Brás do Pedro mal fechou a boca Waldick meteu os sapatos no lamaçal, atolando-se todo. Ele também desceu meio atordoado e fincou os sapatos na lama. O motorista do Toyota e seu ajudante ficaram calados sem saber o que dizer.
- Podem continuar, não se incomodem comigo. Já empurrei muito carro por esse país, até em porta de puteiro- Disse Waldick - Se precisarem de mim estou aqui.
O local do atoleiro era em céu aberto o que ajudava a visão do ambiente e, ao mesmo tempo, a imperícia do motorista. Vendo que a situação não era fácil, Waldick deixou a garrafa de Vodka de lado e meteu a mão na massa, ajudando os dois homens. Começaram a colocar galhos e paus na frente dos pneus do carro, e agora o litro de Vodka passava de mão em mão.

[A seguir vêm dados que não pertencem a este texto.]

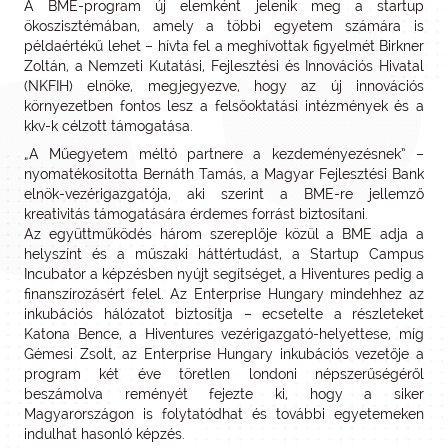
A BME-program új elemként jelenik meg a startup
ökoszisztémában, amely a többi egyetem számára is
példaértékű lehet – hívta fel a meghívottak figyelmét Birkner
Zoltán, a Nemzeti Kutatási, Fejlesztési és Innovációs Hivatal
(NKFIH) elnöke, megjegyezve, hogy az új innovációs
környezetben fontos lesz a felsőoktatási intézmények és a
kkv-k célzott támogatása.
„A Műegyetem méltó partnere a kezdeményezésnek” –
nyomatékosította Bernáth Tamás, a Magyar Fejlesztési Bank
elnök-vezérigazgatója, aki szerint a BME-re jellemző
kreativitás támogatására érdemes forrást biztosítani.
Az együttműködés három szereplője közül a BME adja a
helyszínt és a műszaki háttértudást, a Startup Campus
Incubator a képzésben nyújt segítséget, a Hiventures pedig a
finanszírozásért felel. Az Enterprise Hungary mindehhez az
inkubációs hálózatot biztosítja – ecsetelte a részleteket
Katona Bence, a Hiventures vezérigazgató-helyettese, míg
Gémesi Zsolt, az Enterprise Hungary inkubációs vezetője a
program két éve töretlen londoni népszerűségéről
beszámolva reményét fejezte ki, hogy a siker
Magyarországon is folytatódhat és további egyetemeken
indulhat hasonló képzés.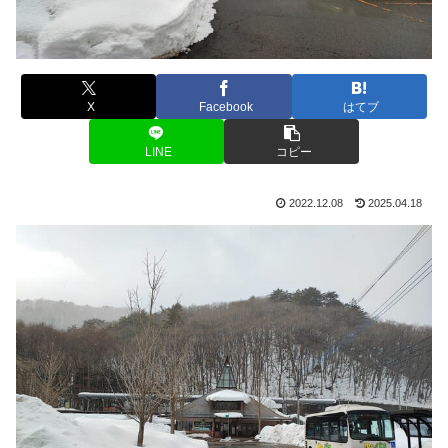
X
Facebook
はてブ
LINE
コピー
2022.12.08
2025.04.18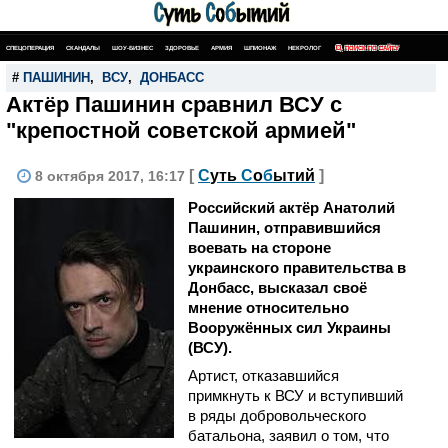
СПЕЦОПЕРАЦИЯ
СКАНДАЛЫ
ШОУ-БИЗНЕС
ЗДОРОВЬЕ
АРМИЯ
ШПИОНАЖ
НЕКРОЛОГ
ПОИСК ПО САЙТУ
#
ПАШИНИН
,
ВСУ
,
ДОНБАСС
Актёр Пашинин сравнил ВСУ с
"крепостной советской армией"
[
С
уть
С
о
б
ытий
]
8 октября 2017, 16:17
Российский актёр Анатолий
Пашинин, отправившийся
воевать на стороне
украинского правительства в
Донбасс, высказал своё
мнение относительно
Вооружённых сил Украины
(ВСУ).
Артист, отказавшийся
примкнуть к ВСУ и вступивший
в ряды добровольческого
батальона, заявил о том, что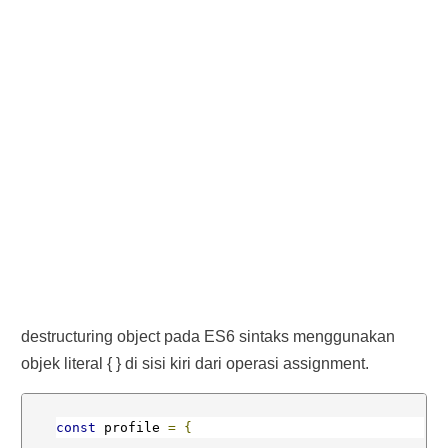
destructuring object pada ES6 sintaks menggunakan
objek literal { } di sisi kiri dari operasi assignment.
const
 profile 
=
{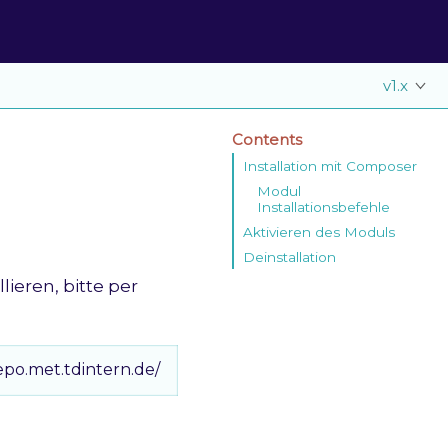
v1.x
Contents
Installation mit Composer
Modul
Installationsbefehle
Aktivieren des Moduls
Deinstallation
ieren, bitte per
epo.met.tdintern.de/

O show do cantor Waldick Soriano estava marcado há mais de três meses, e ia acontecer no Clube do Abacateiro, o maior clube campestre da Roça dos Pereira, distante da capital do Estado cerca de duzentos quilômetros. Parecia que todos os habitantes dos lugarejos vizinhos tinham rumado em polvorosa para a Roça, sem contar o enorme contigente da cidade de Pedro II, ainda incrédulos de tamanho feito. Pareciam não acreditar que Waldick pudesse fazer show em tão insignificante lugarejo. A única rádio da cidade tinha passado os últimos dois meses fazendo programação especial sobre a vida do cantor: eram concursos, gincanas e perguntas que premiavam os ouvintes e fãs. Não é preciso dizer que foi um verdadeiro inferno de gente aos borbotões invadindo a estação atrás de participar das promoções. Sem contar que o Clube Abacateiro, nome só de fachada, por que na realidade acobertava mesmo era um cabaré de terceira categoria, tinha recebido pintura nova e luzes coloridas. Portanto, tudo estava a mil para receber o grande cantor.
Brás do Pedro, o promotor do evento, quando saiu da capital com o cantor a bordo do Jeep tinha ligado para o radialista Chiquinho Aguiar assegurando que Waldick Soriano estava chegando á Roça dos Pereira, e que a festa seria de arromba.
Mas agora ali atolado an estrada, metido num lamaçal desgraçado até as canelas, não sabia o que ia acontecer.
- Vamos lá pessoal! Caralho, já estamos atrasados para a festa, pombas! Gritava ele aos berros.
- Isso aqui num vai ter jeito bicho - Disse Waldick calmamente sorvendo outro gole de Vodka e olhando para as estrelas.
Decidido a chegar de qualquer jeito na Roça dos Pereira, Brás do Pedro propos a Waldick que caminhassem até os Lajedos, que ficava a uns três quilômetros, e de lá com certeza pegariam outra condução cedida por seu amigo de infância, Zé do Pão. O cantor não se fez de rogado e ganhou a carroçal com Brás do Pedro, deixando o motorista e o ajudante na estrada, sujos como dois porcos na lama.
Brás do Pedro ainda esbravejou:
- Caramba, eu espero que vocês desatolem este carro até amanhã, picas!
Brás do Pedro levava a maleta de Waldick, que continuava com o litro de Vodka na mão. No caminho não houve lamúria dos dois sobre aquela situação, pelo contrário, falaram de mulheres, noitadas e das andanças do cantor pelo Brasil afora.
Em pouco tempo deram com a venda de Zé do Pão, que naquele momento estava apinhada de homens, e de algumas moças, bebendo e conversando alto, pois todos se preparavam para chegar até o Clube Abacateiro. Brás do Pedro para poupar o ídolo entrou na quitanda sozinho.
- De quem é aquela caminhoneta parada ali fora? Perguntou de vez.
- É nossa, ora! - Adiantou-se seu amigo Miguelzinho Aguiar.
- Meu amigo preciso alugar esse carro até o Clube do Abacateiro, com urgência!
- Pois é pra lá que nós vamos, Brás do Pedro...
De tão assustado que estava Brás do Pedro não percebeu a gafe que dera, não reconhecendo o amigo Miguelzinho.
- Meu amigo Miguelzinho me perdoe!
- Não há de que, homem. Parecia que viu uma alma.
- E vi mesmo.
Brás do Pedro puxou o amigo de lado e começou a contar o que estava acontecendo.